Gebrochene, gescheiterte und langsam in den Wahnsinn abdriftende Figuren sind Aranofskys Markenzeichen. So war es in "Pi", "Requiem for a dream", mit Abstrichen auch in "The fountain" und "The wrestler". Nun also auch wieder in "Black swan". Das ist auch nicht verwerflich, denn davon hat der Regisseur schließlich auch Ahnung. Und warum plötzlich was anderes machen, wenn es mit dem Konzept doch ziemlich gut läuft. Schließlich wurden 4 seiner 5 Filme von Publikum und Presse gleichermaßen abgefeiert.
Warum scheitert nun "Black swan"? Dies hat mehrere Gründe. Zum einen braucht der Film über eine halbe Stunde, bis er etwas in Fahrt kommt. Davor kann man Nina beim Training beobachten, wie sie sich mit ihrer Mutter unterhält oder man kann Nina beim Training beobachten.
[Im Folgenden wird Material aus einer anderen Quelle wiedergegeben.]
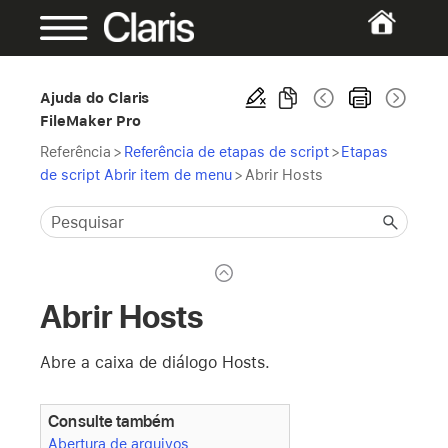
Ajuda do Claris
FileMaker Pro
Referência
>
Referência de etapas de script
>
Etapas
de script Abrir item de menu
>
Abrir Hosts
Abrir Hosts
Abre a caixa de diálogo Hosts.
Consulte também
Abertura de arquivos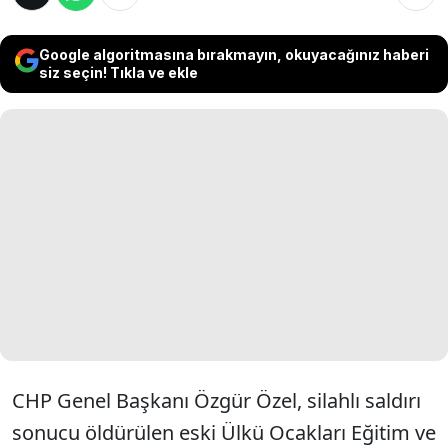
Google algoritmasına bırakmayın, okuyacağınız haberi
siz seçin! Tıkla ve ekle
CHP Genel Başkanı Özgür Özel, silahlı saldırı
sonucu öldürülen eski Ülkü Ocakları Eğitim ve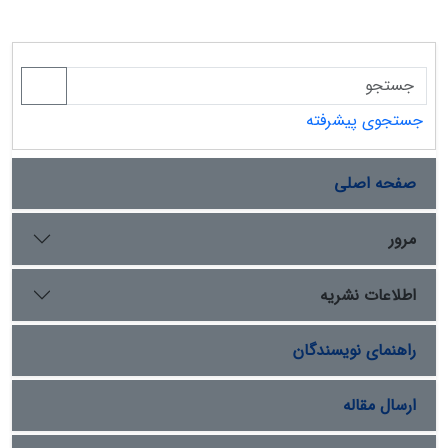
جستجوی پیشرفته
صفحه اصلی
مرور
اطلاعات نشریه
راهنمای نویسندگان
ارسال مقاله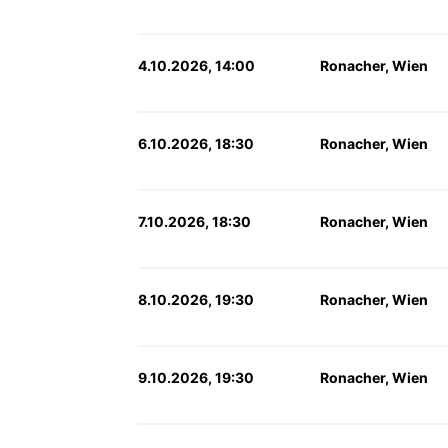
4.10.2026, 14:00
Ronacher, Wien
6.10.2026, 18:30
Ronacher, Wien
7.10.2026, 18:30
Ronacher, Wien
8.10.2026, 19:30
Ronacher, Wien
9.10.2026, 19:30
Ronacher, Wien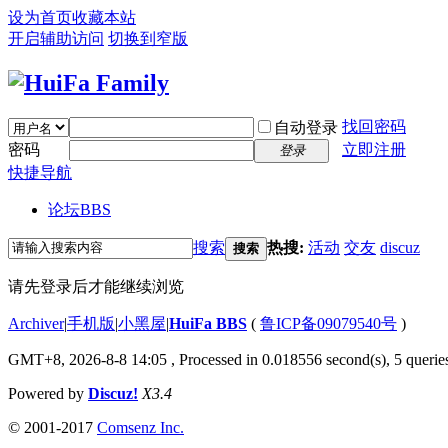
设为首页
收藏本站
开启辅助访问
切换到窄版
找回密码
自动登录
密码
立即注册
登录
快捷导航
论坛
BBS
搜索
热搜:
活动
交友
discuz
搜索
请先登录后才能继续浏览
Archiver
|
手机版
|
小黑屋
|
HuiFa BBS
(
鲁ICP备09079540号
)
GMT+8, 2026-8-8 14:05
, Processed in 0.018556 second(s), 5 queries
Powered by
Discuz!
X3.4
© 2001-2017
Comsenz Inc.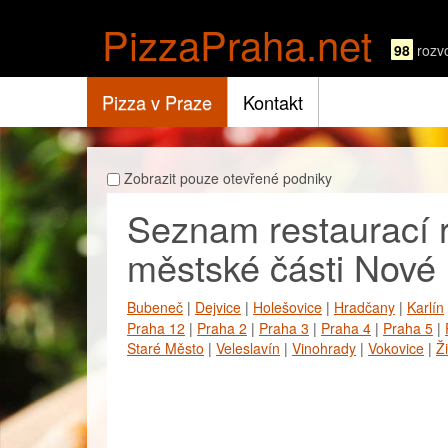
PizzaPraha.net
98
rozv
Pizza v Praze
Kontakt
Zobrazit pouze otevřené podniky
Seznam restaurací ro
městské části Nové
Bubeneč
|
Dejvice
|
Holešovice
|
Hradčany
|
Karlín
Praha 12
|
Praha 2
|
Praha 3
|
Praha 4
|
Praha 5
|
Staré Město
|
Veleslavín
|
Vinohrady
|
Vokovice
|
Ž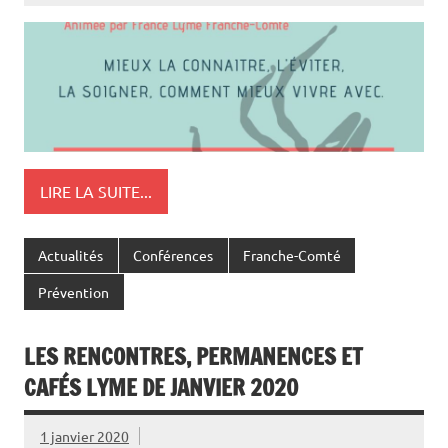
LIRE LA SUITE...
Actualités
Conférences
Franche-Comté
Prévention
LES RENCONTRES, PERMANENCES ET
CAFÉS LYME DE JANVIER 2020
1 janvier 2020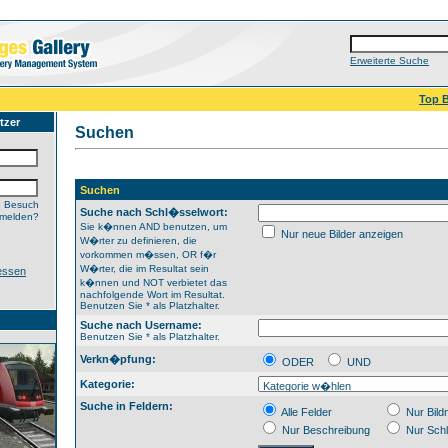
Erweiterte Suche
Top B
tzer
Suchen
Suchen
n Besuch
Suche nach Schl�sselwort:
nmelden?
Sie k�nnen AND benutzen, um
Nur neue Bilder anzeigen
W�rter zu definieren, die
vorkommen m�ssen, OR f�r
W�rter, die im Resultat sein
essen
k�nnen und NOT verbietet das
nachfolgende Wort im Resultat.
Benutzen Sie * als Platzhalter.
Suche nach Username:
Benutzen Sie * als Platzhalter.
Verkn�pfung:
ODER
UND
Kategorie:
Suche in Feldern:
Alle Felder
Nur Bil
Nur Beschreibung
Nur Sch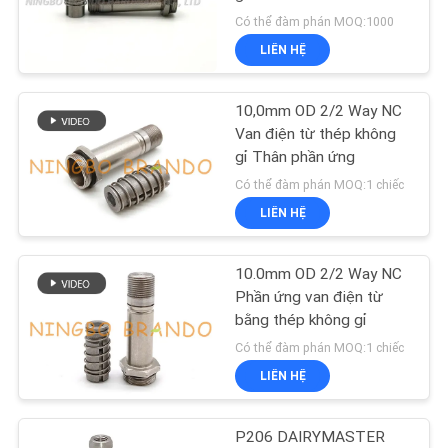
TÔI
phần ứng
Có thể đàm phán MOQ:1000
LIÊN HỆ
YÊU
495
CẦU
Phần ứng van điện
10,0mm OD 2/2 Way NC
ĐẶT
Van điện từ thép không
từ
gỉ Thân phần ứng
GIÁ
Có thể đàm phán MOQ:1 chiếc
LIÊN HỆ
COMPANY
NEWS
10.0mm OD 2/2 Way NC
1184
Phần ứng van điện từ
bằng thép không gỉ
SƠ
Van phản lực
Có thể đàm phán MOQ:1 chiếc
ĐỒ
LIÊN HỆ
TRANG
WEB
P206 DAIRYMASTER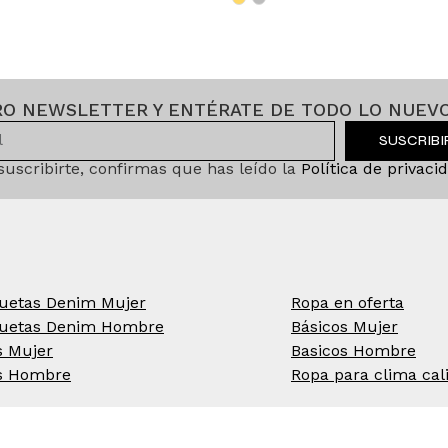
RO NEWSLETTER Y ENTÉRATE DE TODO LO NUEVO
SUSCRIB
 suscribirte, confirmas que has leído la
Política de privaci
uetas Denim Mujer
Ropa en oferta
uetas Denim Hombre
Básicos Mujer
s Mujer
Basicos Hombre
s Hombre
Ropa para clima cal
Es passiert also nicht wirklich viel.
Dann wird endlich mal die Schraube etwas angezogen und "Black swan" nimmt etwas Fahrt auf. Die Betonung liegt hier auf "etwas". Nina wird immer fanatischer, hat Halluzinationen, rebelliert gegen ihre dominante Mutter, masturbiert auf Rat ihres Lehrers hin und schmeißt sich von ihrer Konkurrentin in der Disco eine Pille ein.
Womit wir bei Problem Nummer zwei wären: So gut Natalie Portman auch spielt - sympathisch ist sie einem irgendwie nie wirklich. Was für eigentlich jeden Film fast schon ein Todesurteil ist. Da kann sie noch so gut spielen - Mitleid kommt beim Betrachter nicht auf.
Dritter und wichtigster Punkt: Die Mischung aus Tanzfilm, Drama, Thriller und Erotik funktioniert nicht richtig. Es wird alles in einen Topf geworfen und umgerührt. Warum sich nicht einfach auf das Wesentliche konzentrieren, anstatt alles zu wollen? Die Thrillerelemente muss man fast mit der Lupe suchen, denn Spannung erzeugt der Film nur selten. Zumindest bei mir. Alles ist irgendwie vorhersehbar, und wenn in einem Aranofskyfilm der Höhepunkt eine Lesbenszene ist, dann ist das schon ziemlich arm. Und trotzdem rettet sich der Film noch auf guten Durchschnitt.
Das liegt natürlich an den Darstellern. Ob Vincent Casell als exzentrischer Ballettlehrer, Mila Kunis als Ninas Konkurrentin oder Barbara Hershey als dominante Mutter. Sie alle sind überzeugend. Natalie Portman muss natürlich den Film tragen, was sie, wie oben beschrieben, auch bestens macht. Nur gegen dieses Drehbuch kann auch sie nichts machen. Die Oscarnominierung allerdings hat sie sich schon verdient.
Es scheint wohl das Gesetzt der Serie zu sein, dass Aranofsky nach "The wrestler" wieder ins Stolpern gerät. Ironischerweise sind der Schluss seines letzten Werkes und von "Black swan" fast identisch. Nur, dass er bei ersterem vor der Tragödie abblendet und bei "Black swan" weiter draufhält.
Hätte ein junger und unbekannter Regisseur diesen Film gemacht, wären 7 Punkte drin gewesen. Aber von Darren Aranofsky erwarte ich viel mehr als das, was er uns hier vorsetzt. Deswegen gebe ich ziemlich fassungslos 6 Punkte für ein Werk, von dem ich wohl zu viel erwartet habe. Ich hoffe nur, dass "Black swan" zumindest in der Kategorie "Bester Film" leer ausgeht. Für mich die erste Enttäuschung des noch jungen Jahres.